Si nous avons des comportements plus orientés vers l'action, nous avons donc les ressources nécessaires à l'engagement entrepreneurial. Car entreprendre, c'est quoi concrètement ? Certes c'est tout d'abord identifier un problème, un besoin, un point de douleur auprès d'une clientèle cible et de lui proposer une solution adaptée, mais c'est aussi incarner des valeurs, une mission, une vision pour que l'entreprise apporte un réel changement à ceux qu'elle compte toucher. Entreprendre c'est saisir l'opportunité de construire un projet à sa mesure et de vivre en accord avec ses valeurs. C'est aussi construire une communauté, une communauté de clients, de prospects, d'abonnés, qui partage nos valeurs et qui est prête par ses choix de consommation à aller dans le même sens que nous et à changer le monde pas à pas. Si l'on s'appuie sur les recommandations des psychothérapeutes pour sortir de l'écoanxiété qui sont : accepter ce que l'on ressent, s'engager, vivre en accord avec ses valeurs et partager ses initiatives avec des personnes semblables, alors on retrouve chez la femme écoanxieuse des qualités et la motivation nécessaire à l'entreprenariat. Vivre en accord avec nos valeurs est peut-être le plus beau cadeau que peut nous offrir le projet d'entreprise. La capacité d'une entrepreneuse écoanxieuse, passée à l'action entrepreneuriale, à accepter l'imprévisibilité et l'incertitude, comme celles auxquelles nous devons faire face devant le changement climatique, est une ressource précieuse, voire indispensable, pour affronter les difficultés que connaissent toutes les cheffes d'entreprise et tenir sur le long terme. L'humoriste Marina Rollman décrit les entrepreneurs comme des gens assez fous pour se dire que dans un monde où tout existe déjà ce qu'il manque c'est "LEUR BOITE", je crois que c'est ce grain de folie qui fait la différence.
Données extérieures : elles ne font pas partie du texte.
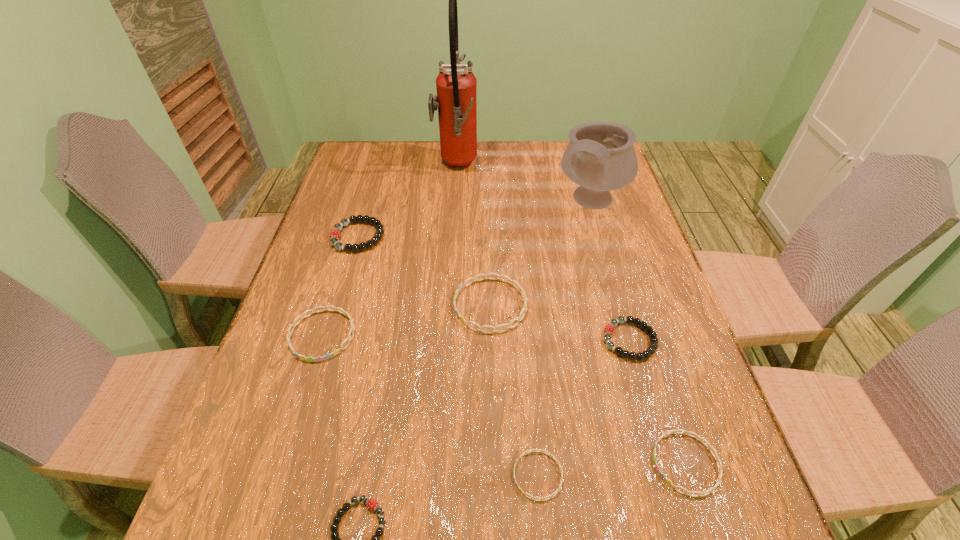 Identify the location of vacant region located on the surface of the third biggest blue bracelet showing star-shaped elements. This screenshot has width=960, height=540. (484, 463).

At what (x,y) coordinates should I click in order to perform the action: click on vacant area located 0.230m on the surface of the third biggest blue bracelet showing star-shaped elements. Please return your answer as a coordinate pair (x, y). Looking at the image, I should click on (527, 463).

The image size is (960, 540). I want to click on vacant area situated on the surface of the third biggest blue bracelet showing star-shaped elements, so click(555, 463).

This screenshot has width=960, height=540. Find the location of `vacant space located 0.140m on the surface of the shortest object showing star-shaped elements`. vacant space located 0.140m on the surface of the shortest object showing star-shaped elements is located at coordinates (435, 475).

At what (x,y) coordinates should I click in order to perform the action: click on vacant space located 0.390m on the surface of the shortest object showing star-shaped elements. Please return your answer as a coordinate pair (x, y). Looking at the image, I should click on (296, 475).

Image resolution: width=960 pixels, height=540 pixels. I want to click on free spot located 0.250m on the surface of the shortest object showing star-shaped elements, so click(x=373, y=475).

This screenshot has height=540, width=960. Find the location of `fire extinguisher that is at the far edge`. fire extinguisher that is at the far edge is located at coordinates (456, 99).

The width and height of the screenshot is (960, 540). In order to click on pottery present at the far edge in this screenshot , I will do `click(600, 157)`.

You are a GUI agent. You are given a task and a screenshot of the screen. Output one action in this format:
    pyautogui.click(x=<x>, y=<y>)
    Task: Click on the pottery that is at the right edge
    This screenshot has height=540, width=960.
    Given the screenshot: What is the action you would take?
    pyautogui.click(x=600, y=157)

Locate an element on the screen. The width and height of the screenshot is (960, 540). object positioned at the far right corner is located at coordinates (600, 157). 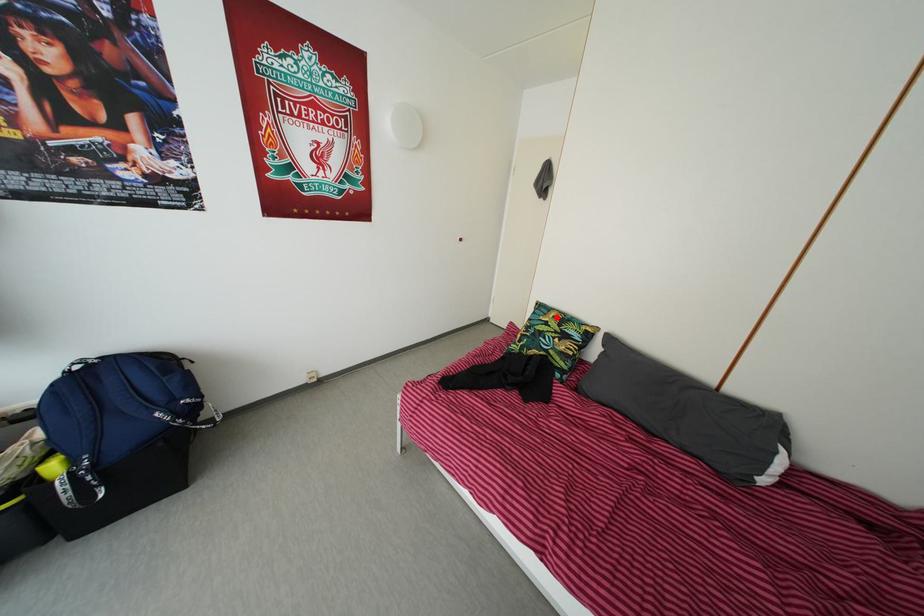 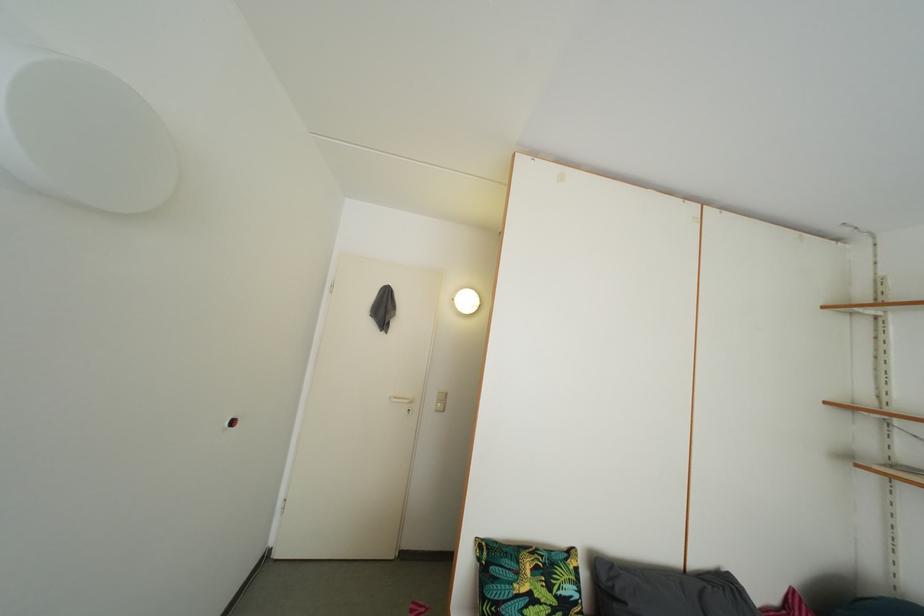 Locate, in the second image, the point that corresponds to the highlighted location in the first image.

(521, 562) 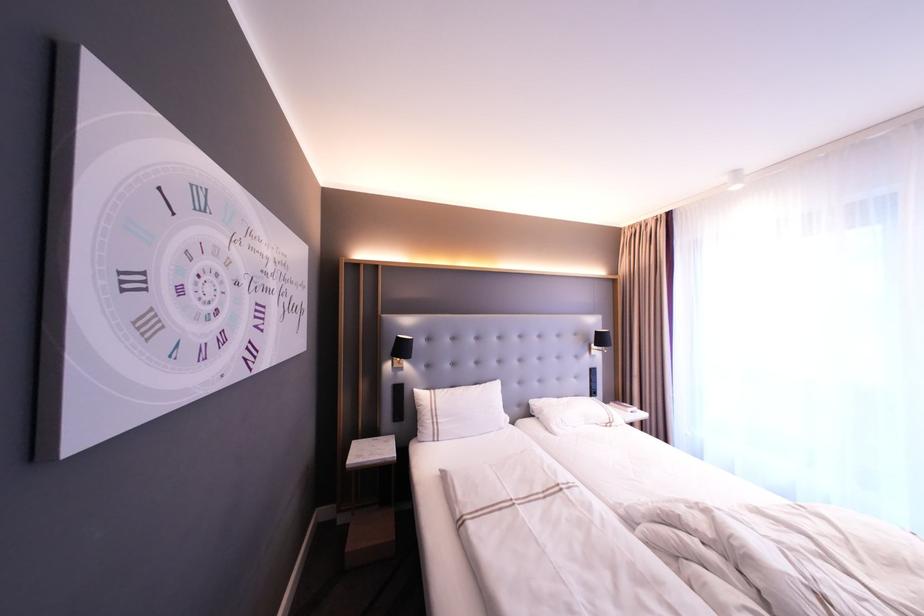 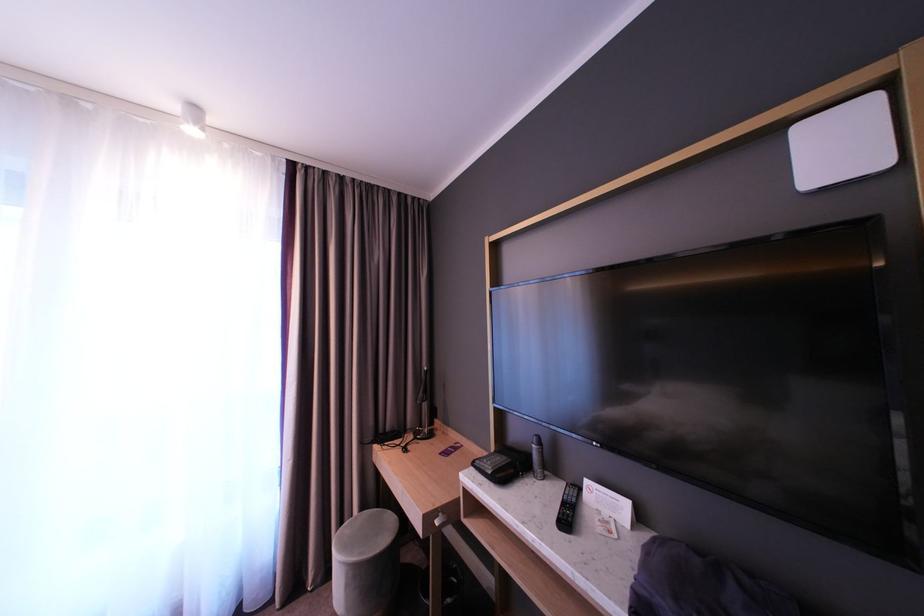 Question: The camera is either moving clockwise (left) or counter-clockwise (right) around the object. The first image is from the beginning of the video and the second image is from the end. Is the camera moving left or right when shooting the video?

Choices:
 (A) Left
 (B) Right

Answer: (A)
Construire l'entreprise de demain dans un monde nouveau 🕊️

Si la paralysie de l'angoisse parvient à être dépassée et que l'engagement devient le moteur de l'action, alors les préoccupations climatiques sont sources de mille innovations et mobilisations. A titre d'exemple, le projet Time for the planet rassemble la plus grande communauté citoyenne autour d'un objectif détecter et financer le déploiement de 100 innovations mondiales destinées à lutter contre les gaz l'effet de serre. Le projet rassemble aujourd'hui plus de 110 000 personnes et la communauté continue de croitre. Bon j'avoue, les deux cogérants de la société sont des hommes, et parmi les six fondateurs on ne compte qu'une seule femme. Et c'est pour cela Mesdames les écoanxieuses qu'il y a une place à prendre ou à se faire dans le monde de l'entreprise 😉


La prise de conscience des enjeux climatiques, c'est aussi une merveilleuse source d'avancées dans les entreprises existantes. C'est le développement plus large de la RSE (pour Responsabilité Sociale (ou Sociétale) des Entreprises) destinées à rendre l'entreprise plus écolo. La mise en œuvre d'une stratégie RSE n'est plus l'apanage des grandes sociétés ou des grands groupes. Si l'on peut critiquer vertement (c'est le cas de le dire) le green washing, toutes les initiatives ne sont pas bonnes à jeter : faire son bilan carbone, sensibiliser ses équipes, mobiliser l'intelligence collective pour limiter l'impact de la production sur l'environnement, réfléchir et proposer des solutions nouvelles en termes de mobilité... C'est aussi, pour certaines entreprises, la possibilité de s'engager encore davantage en devenant une société à mission. Introduite par la Pacte en 2019, la qualité de société à mission permet à l'entreprise de déclarer publiquement sa raison d'être en se fixant un ou plusieurs objectifs sociaux et environnementaux qu'elle se donne pour mission de poursuivre dans le cadre de son activité.


L'écoanxiété est-elle ou non une pathologie ? Il n'existe pas de consensus sur cette question, en revanche sa transcendance individuelle peut être une formidable motivation pour construire un autre monde. L'entrepreneuriat est-il la solution à tous les maux ? "Joker" mais c'est un véritable outil à la disposition du plus grand nombre aujourd'hui pour tenter de vivre en accord avec ses valeurs et les partager.